Document layout detection data
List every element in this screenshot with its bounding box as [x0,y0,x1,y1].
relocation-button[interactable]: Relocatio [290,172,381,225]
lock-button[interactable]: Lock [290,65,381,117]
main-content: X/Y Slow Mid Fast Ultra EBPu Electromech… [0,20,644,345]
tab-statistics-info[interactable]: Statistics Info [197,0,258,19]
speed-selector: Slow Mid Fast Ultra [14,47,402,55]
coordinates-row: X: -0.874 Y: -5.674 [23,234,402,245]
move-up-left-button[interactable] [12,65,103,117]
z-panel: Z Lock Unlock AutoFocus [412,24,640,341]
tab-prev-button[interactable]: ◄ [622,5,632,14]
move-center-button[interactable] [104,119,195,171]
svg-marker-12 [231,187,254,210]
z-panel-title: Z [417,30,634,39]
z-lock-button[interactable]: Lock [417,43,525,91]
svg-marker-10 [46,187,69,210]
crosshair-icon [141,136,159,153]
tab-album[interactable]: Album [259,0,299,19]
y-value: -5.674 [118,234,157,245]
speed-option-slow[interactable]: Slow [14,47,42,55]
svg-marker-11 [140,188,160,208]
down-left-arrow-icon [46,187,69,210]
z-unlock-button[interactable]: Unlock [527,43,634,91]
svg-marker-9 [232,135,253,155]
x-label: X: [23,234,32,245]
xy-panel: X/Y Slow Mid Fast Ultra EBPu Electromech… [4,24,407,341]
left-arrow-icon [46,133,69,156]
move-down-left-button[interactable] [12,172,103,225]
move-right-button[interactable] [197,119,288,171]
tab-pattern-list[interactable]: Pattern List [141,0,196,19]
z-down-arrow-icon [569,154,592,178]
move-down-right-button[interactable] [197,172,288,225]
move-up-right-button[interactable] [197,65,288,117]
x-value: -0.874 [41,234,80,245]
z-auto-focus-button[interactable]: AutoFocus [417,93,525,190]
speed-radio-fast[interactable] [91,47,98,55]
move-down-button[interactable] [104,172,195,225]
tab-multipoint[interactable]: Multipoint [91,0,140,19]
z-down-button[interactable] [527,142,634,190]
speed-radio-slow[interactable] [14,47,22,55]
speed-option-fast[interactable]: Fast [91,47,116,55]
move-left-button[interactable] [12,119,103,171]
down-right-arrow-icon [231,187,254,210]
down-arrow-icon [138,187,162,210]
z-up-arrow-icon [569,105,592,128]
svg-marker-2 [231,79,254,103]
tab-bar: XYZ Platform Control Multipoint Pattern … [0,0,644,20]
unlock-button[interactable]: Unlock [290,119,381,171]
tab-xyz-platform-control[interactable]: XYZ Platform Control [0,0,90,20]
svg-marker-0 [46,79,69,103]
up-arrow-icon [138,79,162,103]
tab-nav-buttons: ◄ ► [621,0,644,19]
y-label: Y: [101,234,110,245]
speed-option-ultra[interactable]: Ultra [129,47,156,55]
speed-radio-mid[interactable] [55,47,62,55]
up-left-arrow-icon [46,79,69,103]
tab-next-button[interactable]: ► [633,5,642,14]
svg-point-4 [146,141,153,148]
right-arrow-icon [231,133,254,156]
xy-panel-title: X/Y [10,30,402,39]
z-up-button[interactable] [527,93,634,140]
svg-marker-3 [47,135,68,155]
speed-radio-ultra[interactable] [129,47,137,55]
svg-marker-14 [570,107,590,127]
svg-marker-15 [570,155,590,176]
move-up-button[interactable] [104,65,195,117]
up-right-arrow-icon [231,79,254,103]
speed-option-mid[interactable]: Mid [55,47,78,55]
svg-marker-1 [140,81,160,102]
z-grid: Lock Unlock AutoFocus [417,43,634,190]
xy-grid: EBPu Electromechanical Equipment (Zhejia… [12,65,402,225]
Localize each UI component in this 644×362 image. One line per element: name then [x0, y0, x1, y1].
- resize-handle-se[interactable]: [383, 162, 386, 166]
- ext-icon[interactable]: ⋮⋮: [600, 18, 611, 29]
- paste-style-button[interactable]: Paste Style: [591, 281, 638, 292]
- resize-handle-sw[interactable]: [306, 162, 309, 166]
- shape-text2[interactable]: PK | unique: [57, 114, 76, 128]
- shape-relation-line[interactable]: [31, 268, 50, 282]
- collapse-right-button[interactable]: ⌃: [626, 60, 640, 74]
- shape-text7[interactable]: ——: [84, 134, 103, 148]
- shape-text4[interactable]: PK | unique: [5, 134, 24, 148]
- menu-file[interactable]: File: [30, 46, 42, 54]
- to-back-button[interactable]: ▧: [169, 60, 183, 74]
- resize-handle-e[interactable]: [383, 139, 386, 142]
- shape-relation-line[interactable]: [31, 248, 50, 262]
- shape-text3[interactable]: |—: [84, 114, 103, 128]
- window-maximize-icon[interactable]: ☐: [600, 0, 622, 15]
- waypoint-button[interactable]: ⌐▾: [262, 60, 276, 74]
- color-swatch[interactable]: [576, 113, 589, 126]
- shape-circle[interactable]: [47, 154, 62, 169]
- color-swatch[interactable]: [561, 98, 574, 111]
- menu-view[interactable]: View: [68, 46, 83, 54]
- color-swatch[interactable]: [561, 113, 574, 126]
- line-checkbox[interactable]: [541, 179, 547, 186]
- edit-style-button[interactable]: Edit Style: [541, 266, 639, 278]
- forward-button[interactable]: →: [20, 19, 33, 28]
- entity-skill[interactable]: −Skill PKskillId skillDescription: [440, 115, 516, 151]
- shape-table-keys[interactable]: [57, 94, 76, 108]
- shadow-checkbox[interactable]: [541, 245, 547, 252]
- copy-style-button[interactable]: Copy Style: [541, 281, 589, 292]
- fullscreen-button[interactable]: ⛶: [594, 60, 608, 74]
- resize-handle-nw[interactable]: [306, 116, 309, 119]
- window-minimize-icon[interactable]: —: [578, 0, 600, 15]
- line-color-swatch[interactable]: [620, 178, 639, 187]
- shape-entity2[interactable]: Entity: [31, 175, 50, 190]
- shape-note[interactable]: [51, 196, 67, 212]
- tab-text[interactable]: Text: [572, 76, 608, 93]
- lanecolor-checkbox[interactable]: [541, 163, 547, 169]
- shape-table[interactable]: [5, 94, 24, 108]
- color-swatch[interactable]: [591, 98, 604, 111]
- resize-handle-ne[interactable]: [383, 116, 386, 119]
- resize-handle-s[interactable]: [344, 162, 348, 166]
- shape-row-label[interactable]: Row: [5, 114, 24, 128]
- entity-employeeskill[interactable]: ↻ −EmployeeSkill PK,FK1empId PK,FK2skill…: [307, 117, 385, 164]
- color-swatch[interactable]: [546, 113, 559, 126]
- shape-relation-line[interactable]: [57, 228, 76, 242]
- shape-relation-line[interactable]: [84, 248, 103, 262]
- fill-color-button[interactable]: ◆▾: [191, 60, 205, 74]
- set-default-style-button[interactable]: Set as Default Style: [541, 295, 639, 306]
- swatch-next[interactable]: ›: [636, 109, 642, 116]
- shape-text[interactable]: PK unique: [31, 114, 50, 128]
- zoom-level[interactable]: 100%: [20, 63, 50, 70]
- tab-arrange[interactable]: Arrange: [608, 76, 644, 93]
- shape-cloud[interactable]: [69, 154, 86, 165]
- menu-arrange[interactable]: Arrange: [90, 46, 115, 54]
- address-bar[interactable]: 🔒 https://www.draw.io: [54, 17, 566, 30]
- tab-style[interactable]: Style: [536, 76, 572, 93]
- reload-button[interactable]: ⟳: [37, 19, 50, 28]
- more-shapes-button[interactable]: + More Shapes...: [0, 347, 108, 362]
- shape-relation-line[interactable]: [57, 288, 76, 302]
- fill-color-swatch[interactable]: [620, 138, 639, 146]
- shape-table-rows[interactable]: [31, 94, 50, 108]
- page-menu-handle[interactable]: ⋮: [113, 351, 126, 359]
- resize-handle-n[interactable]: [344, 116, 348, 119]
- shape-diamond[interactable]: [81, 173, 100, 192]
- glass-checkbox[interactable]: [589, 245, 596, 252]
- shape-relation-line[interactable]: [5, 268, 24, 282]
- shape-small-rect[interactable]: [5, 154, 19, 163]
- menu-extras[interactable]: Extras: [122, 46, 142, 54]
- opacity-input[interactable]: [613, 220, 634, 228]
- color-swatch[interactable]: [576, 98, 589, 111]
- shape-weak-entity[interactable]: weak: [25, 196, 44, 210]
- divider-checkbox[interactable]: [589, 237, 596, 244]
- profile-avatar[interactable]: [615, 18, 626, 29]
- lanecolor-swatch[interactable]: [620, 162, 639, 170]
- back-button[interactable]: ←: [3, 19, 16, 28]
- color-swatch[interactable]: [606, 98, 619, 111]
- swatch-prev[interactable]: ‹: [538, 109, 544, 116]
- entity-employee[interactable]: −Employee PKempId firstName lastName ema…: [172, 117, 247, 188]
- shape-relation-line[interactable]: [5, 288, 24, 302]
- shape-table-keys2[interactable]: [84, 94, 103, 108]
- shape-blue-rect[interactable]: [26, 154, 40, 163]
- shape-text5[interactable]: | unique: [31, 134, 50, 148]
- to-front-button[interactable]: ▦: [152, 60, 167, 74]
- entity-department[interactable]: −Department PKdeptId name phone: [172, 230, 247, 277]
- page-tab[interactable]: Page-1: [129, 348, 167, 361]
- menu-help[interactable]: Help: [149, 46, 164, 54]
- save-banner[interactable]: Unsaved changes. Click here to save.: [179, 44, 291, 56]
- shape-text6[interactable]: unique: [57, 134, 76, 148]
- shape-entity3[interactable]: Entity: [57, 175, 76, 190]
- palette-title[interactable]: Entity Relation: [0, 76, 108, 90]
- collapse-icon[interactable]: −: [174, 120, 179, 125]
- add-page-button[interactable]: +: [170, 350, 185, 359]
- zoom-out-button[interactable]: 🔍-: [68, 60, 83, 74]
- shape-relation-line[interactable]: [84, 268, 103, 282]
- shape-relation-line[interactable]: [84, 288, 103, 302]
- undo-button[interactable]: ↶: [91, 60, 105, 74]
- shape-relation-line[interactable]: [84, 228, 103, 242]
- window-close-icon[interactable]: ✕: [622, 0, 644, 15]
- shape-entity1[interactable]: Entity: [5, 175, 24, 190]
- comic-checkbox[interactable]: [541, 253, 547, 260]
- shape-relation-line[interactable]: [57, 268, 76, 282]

▸ **YOUR OBJECTIVE**: Lines containing the word "arrange" must be found in the data above and copied.

▸ **RESPONSE AREA**:
- tab-arrange[interactable]: Arrange: [608, 76, 644, 93]
- menu-arrange[interactable]: Arrange: [90, 46, 115, 54]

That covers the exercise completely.